### Brief:
Your answer is to be every line of the material that includes the string "they".

### Input data:
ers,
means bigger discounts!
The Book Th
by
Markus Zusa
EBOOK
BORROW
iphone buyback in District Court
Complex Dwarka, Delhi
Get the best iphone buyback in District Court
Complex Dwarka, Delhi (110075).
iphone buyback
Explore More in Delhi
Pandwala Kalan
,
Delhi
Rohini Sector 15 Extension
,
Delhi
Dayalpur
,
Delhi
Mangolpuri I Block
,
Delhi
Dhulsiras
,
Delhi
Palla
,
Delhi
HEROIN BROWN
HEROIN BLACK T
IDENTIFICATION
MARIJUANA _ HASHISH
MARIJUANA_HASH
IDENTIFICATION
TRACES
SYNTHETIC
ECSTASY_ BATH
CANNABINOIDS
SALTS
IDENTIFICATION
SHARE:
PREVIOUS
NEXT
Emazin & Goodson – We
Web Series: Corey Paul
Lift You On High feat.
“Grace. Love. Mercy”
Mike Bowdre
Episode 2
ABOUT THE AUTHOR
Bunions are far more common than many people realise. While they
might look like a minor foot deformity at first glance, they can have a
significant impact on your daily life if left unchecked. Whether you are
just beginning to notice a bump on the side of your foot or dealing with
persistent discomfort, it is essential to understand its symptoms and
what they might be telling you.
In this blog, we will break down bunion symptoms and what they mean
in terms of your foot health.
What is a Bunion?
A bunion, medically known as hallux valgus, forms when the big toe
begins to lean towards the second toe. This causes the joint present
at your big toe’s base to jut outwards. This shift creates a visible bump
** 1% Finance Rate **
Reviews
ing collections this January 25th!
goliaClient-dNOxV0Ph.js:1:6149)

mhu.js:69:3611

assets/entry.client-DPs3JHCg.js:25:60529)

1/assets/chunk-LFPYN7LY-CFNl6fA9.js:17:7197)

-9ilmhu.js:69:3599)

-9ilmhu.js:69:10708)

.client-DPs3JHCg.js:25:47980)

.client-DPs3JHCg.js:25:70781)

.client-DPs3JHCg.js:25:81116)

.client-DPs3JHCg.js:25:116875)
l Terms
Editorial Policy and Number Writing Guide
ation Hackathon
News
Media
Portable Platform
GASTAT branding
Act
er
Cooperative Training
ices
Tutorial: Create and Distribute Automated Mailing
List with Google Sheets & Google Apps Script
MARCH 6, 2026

### Exercise output:
Bunions are far more common than many people realise. While they
might look like a minor foot deformity at first glance, they can have a
what they might be telling you.
In this blog, we will break down bunion symptoms and what they mean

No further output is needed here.